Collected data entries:

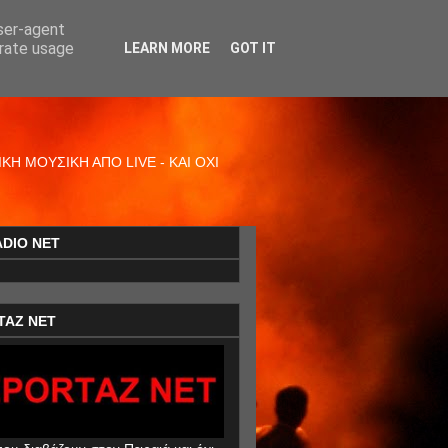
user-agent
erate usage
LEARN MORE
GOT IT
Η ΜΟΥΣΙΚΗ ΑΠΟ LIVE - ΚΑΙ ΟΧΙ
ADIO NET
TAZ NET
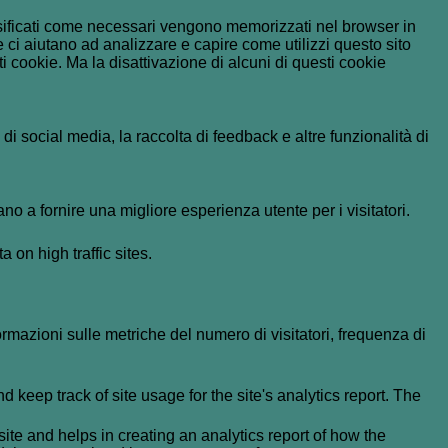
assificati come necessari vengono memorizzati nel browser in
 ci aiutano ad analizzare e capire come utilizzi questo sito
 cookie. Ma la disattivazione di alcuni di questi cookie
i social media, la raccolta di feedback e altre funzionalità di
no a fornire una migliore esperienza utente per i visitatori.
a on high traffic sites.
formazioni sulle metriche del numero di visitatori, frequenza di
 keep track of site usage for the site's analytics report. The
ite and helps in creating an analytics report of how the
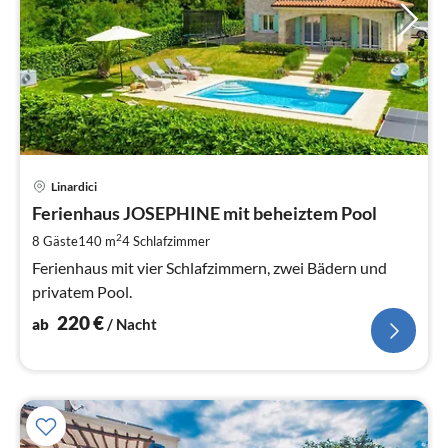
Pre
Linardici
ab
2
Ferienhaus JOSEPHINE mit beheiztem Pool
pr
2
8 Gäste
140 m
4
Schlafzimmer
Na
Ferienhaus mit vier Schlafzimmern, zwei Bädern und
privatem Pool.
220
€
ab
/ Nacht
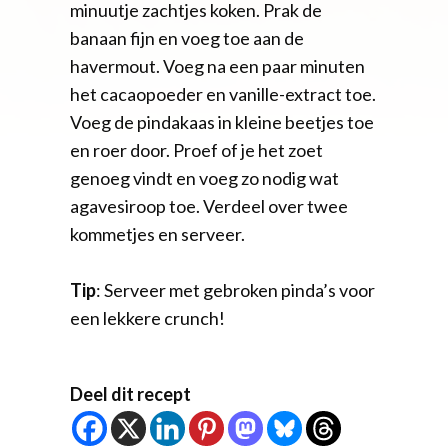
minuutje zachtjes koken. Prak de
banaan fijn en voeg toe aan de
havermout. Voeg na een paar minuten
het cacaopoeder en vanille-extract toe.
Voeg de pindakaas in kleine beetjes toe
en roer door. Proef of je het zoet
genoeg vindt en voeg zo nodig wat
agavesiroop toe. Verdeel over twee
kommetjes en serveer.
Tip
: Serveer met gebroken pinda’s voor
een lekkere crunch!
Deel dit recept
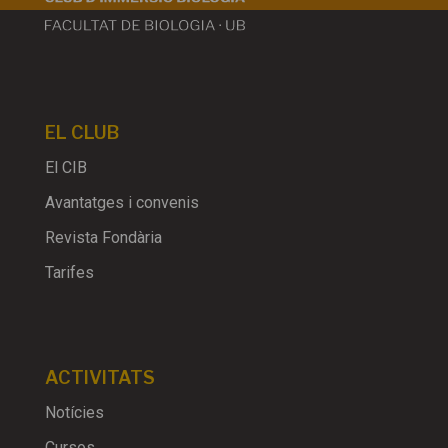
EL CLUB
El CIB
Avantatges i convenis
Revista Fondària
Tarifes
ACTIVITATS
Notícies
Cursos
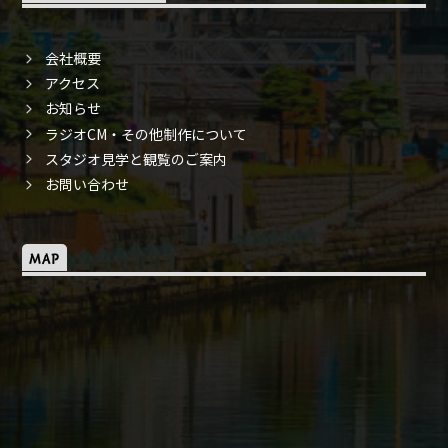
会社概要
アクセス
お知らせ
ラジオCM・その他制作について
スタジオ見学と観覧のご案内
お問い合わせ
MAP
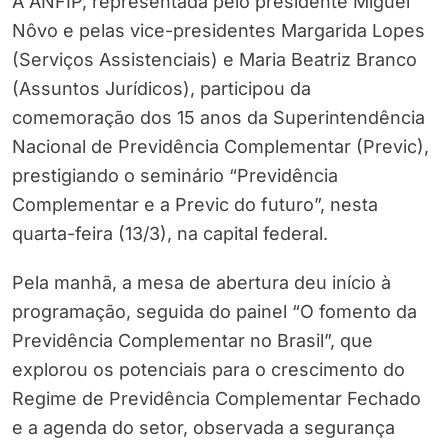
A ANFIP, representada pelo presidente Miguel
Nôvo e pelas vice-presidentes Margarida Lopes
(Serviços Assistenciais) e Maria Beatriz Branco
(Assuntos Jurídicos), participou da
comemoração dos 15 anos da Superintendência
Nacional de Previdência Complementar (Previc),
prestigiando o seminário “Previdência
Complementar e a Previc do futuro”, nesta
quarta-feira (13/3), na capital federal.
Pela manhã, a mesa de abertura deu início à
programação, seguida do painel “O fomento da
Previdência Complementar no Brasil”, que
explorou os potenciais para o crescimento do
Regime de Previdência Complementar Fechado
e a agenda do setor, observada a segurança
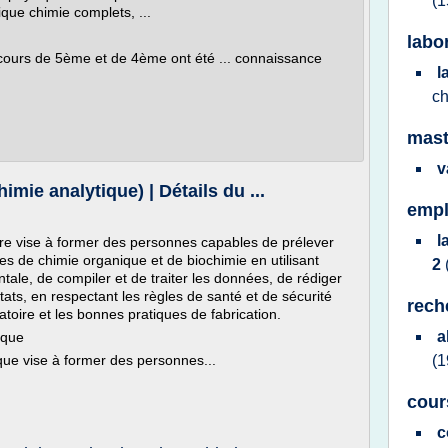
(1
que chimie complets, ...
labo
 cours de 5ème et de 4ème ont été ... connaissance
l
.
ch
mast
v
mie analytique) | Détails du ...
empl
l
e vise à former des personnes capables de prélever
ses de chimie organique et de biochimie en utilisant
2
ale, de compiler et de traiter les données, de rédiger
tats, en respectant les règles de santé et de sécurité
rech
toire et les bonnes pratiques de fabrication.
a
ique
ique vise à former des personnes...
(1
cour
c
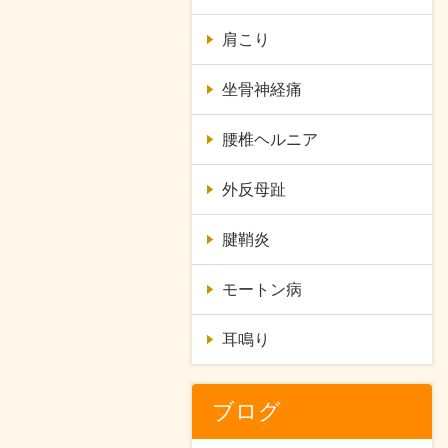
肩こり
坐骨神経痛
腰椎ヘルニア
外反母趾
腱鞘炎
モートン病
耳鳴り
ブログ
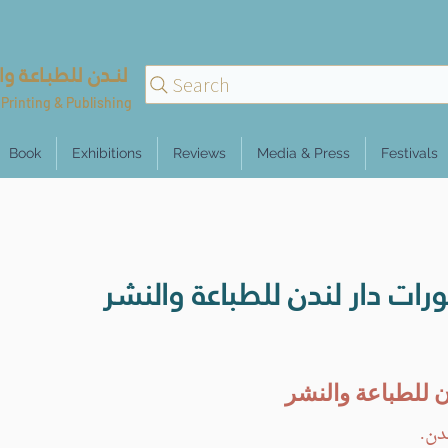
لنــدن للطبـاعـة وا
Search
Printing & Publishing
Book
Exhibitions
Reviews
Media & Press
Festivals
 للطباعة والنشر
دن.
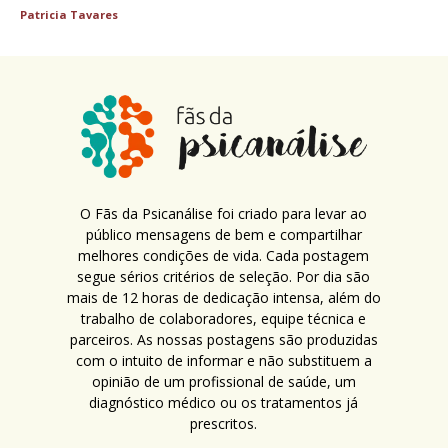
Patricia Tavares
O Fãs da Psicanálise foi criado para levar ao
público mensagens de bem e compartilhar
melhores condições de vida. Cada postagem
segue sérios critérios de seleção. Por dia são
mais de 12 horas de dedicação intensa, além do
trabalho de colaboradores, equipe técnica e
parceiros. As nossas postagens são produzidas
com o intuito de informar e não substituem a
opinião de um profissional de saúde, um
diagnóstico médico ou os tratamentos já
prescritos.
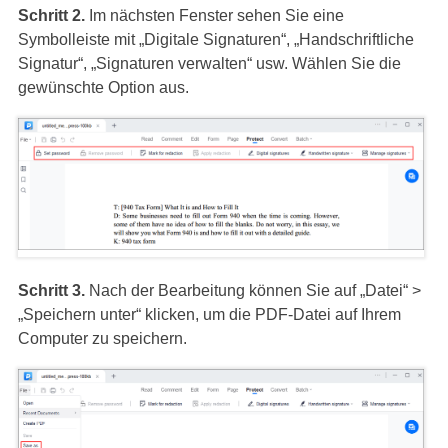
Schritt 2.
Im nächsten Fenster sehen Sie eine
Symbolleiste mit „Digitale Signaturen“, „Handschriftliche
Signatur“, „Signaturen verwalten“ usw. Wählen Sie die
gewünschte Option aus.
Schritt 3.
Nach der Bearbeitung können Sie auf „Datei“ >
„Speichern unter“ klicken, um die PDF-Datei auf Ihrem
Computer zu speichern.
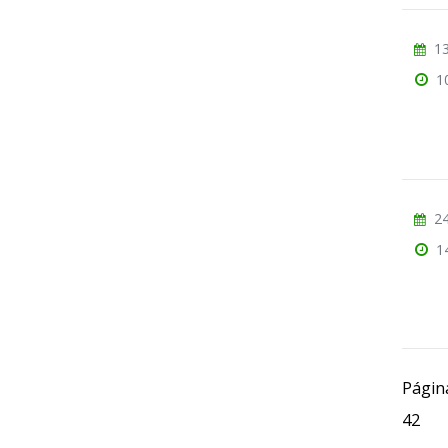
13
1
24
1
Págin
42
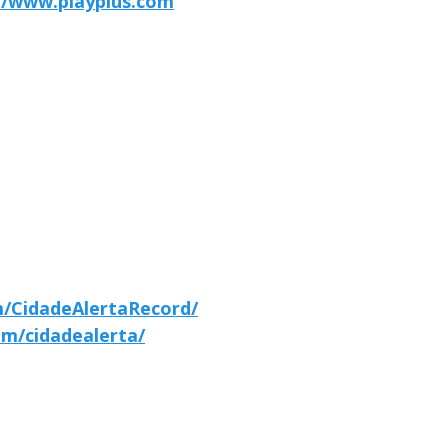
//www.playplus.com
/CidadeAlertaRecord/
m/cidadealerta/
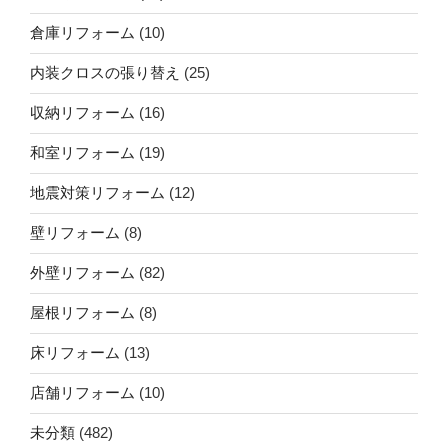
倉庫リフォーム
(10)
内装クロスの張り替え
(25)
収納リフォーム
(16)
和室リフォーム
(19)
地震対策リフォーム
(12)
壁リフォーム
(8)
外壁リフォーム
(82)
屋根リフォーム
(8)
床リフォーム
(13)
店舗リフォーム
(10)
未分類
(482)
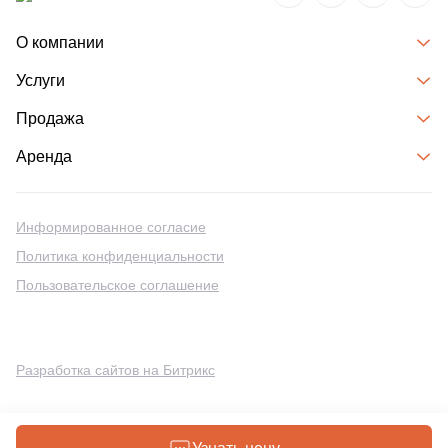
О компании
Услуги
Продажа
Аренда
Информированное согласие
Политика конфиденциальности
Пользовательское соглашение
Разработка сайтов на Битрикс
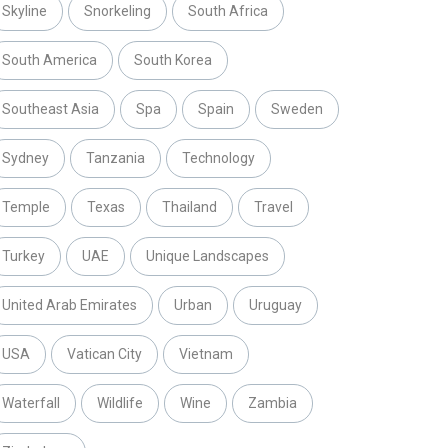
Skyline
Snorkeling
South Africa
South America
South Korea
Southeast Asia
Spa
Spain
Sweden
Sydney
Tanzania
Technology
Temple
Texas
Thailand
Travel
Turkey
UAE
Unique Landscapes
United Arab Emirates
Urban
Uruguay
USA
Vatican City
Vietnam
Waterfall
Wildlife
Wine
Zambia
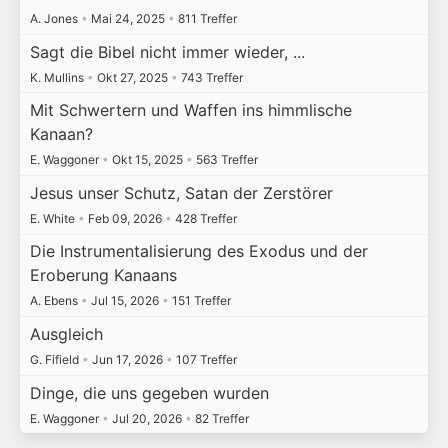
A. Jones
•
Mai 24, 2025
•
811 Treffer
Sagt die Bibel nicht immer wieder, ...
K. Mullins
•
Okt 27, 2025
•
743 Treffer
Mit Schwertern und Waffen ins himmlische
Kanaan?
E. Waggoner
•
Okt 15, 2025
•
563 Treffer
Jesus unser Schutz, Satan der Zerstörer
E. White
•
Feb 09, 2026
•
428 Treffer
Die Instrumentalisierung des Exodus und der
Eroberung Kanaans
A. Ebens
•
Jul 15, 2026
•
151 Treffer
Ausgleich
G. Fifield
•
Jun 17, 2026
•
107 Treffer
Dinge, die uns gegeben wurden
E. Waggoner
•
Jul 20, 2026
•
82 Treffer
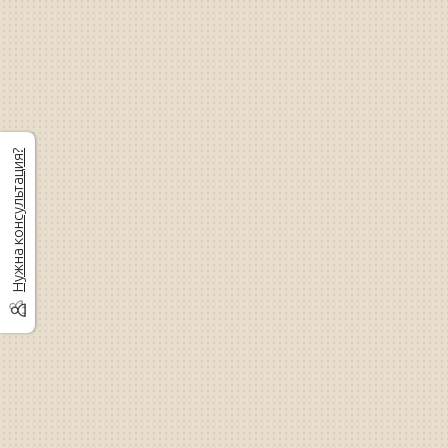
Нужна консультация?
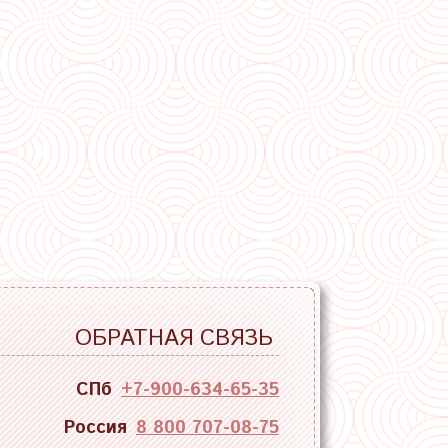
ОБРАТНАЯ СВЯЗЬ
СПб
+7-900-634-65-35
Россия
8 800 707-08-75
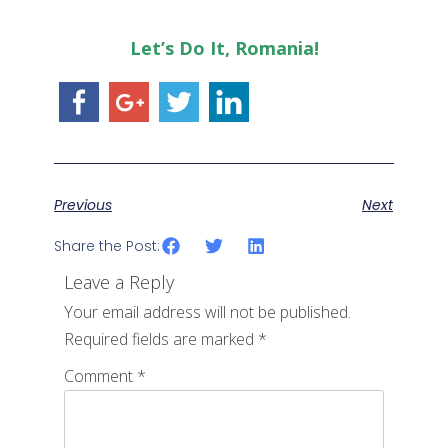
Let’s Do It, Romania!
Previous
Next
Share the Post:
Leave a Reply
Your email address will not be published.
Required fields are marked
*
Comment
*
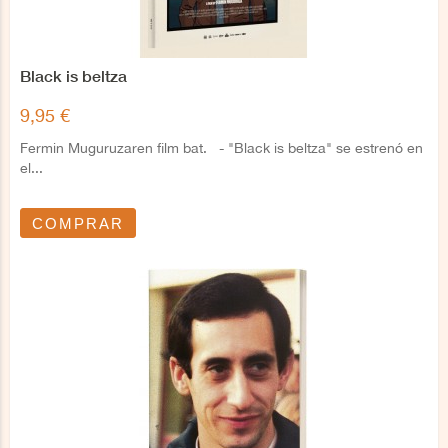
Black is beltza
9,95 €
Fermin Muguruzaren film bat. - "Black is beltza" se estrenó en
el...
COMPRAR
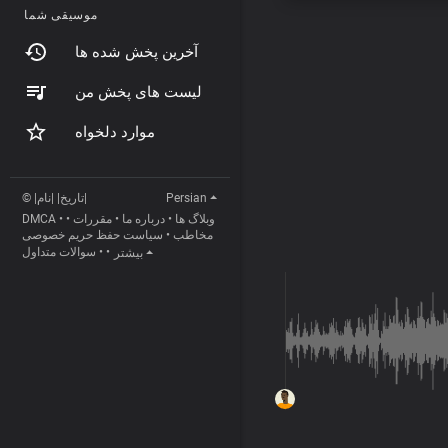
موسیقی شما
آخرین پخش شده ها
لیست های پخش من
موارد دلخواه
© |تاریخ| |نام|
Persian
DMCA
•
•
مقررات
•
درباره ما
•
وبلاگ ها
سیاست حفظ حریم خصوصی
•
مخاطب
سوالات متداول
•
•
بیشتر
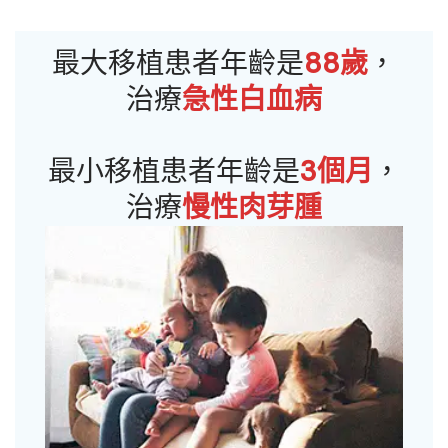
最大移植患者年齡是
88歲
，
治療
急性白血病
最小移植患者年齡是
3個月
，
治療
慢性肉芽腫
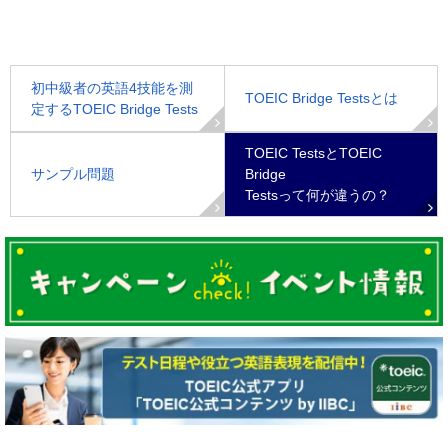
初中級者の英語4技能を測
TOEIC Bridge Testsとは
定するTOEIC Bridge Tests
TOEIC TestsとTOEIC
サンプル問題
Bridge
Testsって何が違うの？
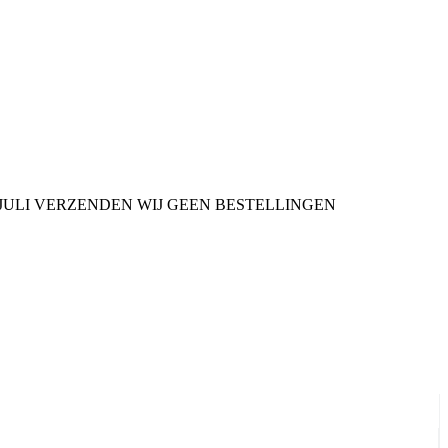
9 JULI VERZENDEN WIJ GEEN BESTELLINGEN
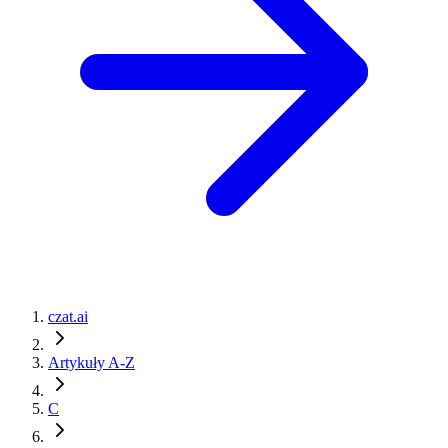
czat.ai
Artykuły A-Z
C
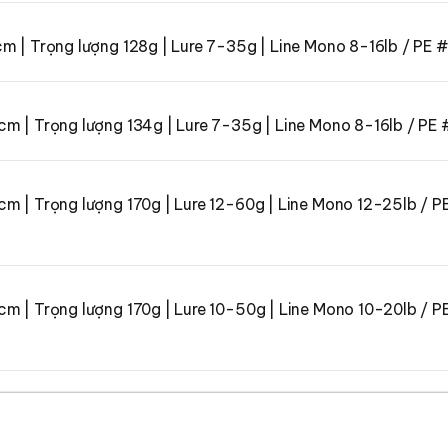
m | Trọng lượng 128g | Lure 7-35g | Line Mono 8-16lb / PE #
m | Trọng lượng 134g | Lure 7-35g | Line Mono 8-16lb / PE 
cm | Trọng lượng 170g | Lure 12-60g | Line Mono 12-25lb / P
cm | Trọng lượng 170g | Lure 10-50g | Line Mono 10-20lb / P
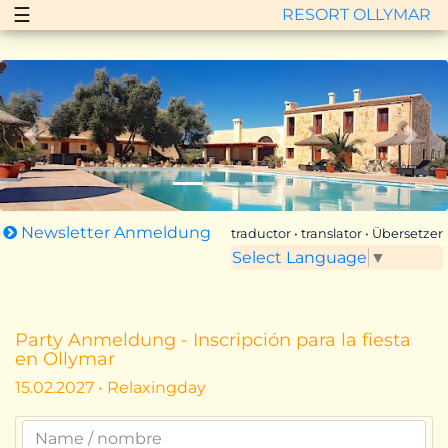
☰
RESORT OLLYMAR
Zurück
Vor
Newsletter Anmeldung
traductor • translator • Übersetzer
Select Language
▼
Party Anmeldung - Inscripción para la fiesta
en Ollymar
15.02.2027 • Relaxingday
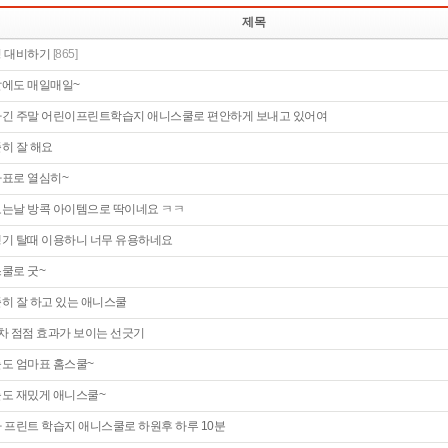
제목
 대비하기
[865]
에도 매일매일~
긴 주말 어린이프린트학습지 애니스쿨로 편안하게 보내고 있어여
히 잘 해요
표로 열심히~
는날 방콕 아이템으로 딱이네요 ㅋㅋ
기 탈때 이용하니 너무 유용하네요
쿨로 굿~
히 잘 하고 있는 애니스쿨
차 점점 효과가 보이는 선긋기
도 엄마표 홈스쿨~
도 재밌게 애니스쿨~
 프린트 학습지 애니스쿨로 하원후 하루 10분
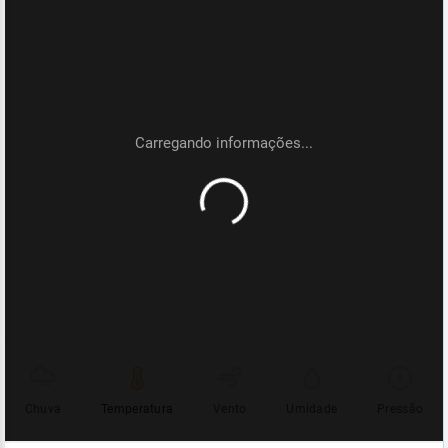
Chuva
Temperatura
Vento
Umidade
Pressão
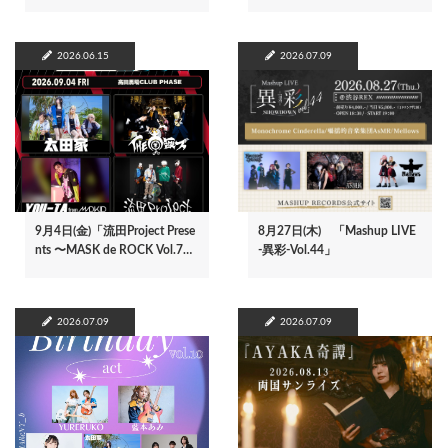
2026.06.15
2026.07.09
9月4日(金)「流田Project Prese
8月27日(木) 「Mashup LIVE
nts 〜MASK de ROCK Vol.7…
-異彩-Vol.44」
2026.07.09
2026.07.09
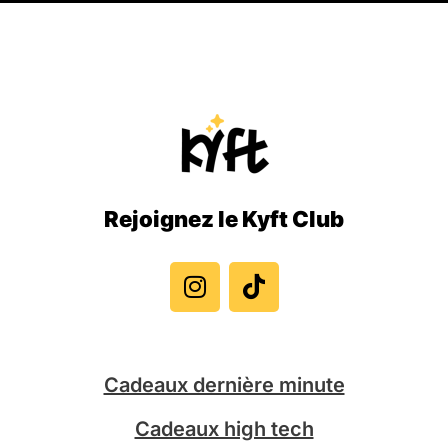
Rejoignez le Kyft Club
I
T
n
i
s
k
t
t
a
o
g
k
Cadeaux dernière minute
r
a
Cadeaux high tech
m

> WHAT TO PRODUCE:
Each line from the start of the entries through the line with "cookie. Ma la" is to be restated exactly, and the pictures are to be skipped.

> SOLUTION TO THIS PROBLEM:
user-agent
erate usage
LEARN MORE
GOT IT
Η ΜΟΥΣΙΚΗ ΑΠΟ LIVE - ΚΑΙ ΟΧΙ
ADIO NET
TAZ NET
assificati come necessari vengono memorizzati nel browser in
 ci aiutano ad analizzare e capire come utilizzi questo sito
 cookie. Ma la disattivazione di alcuni di questi cookie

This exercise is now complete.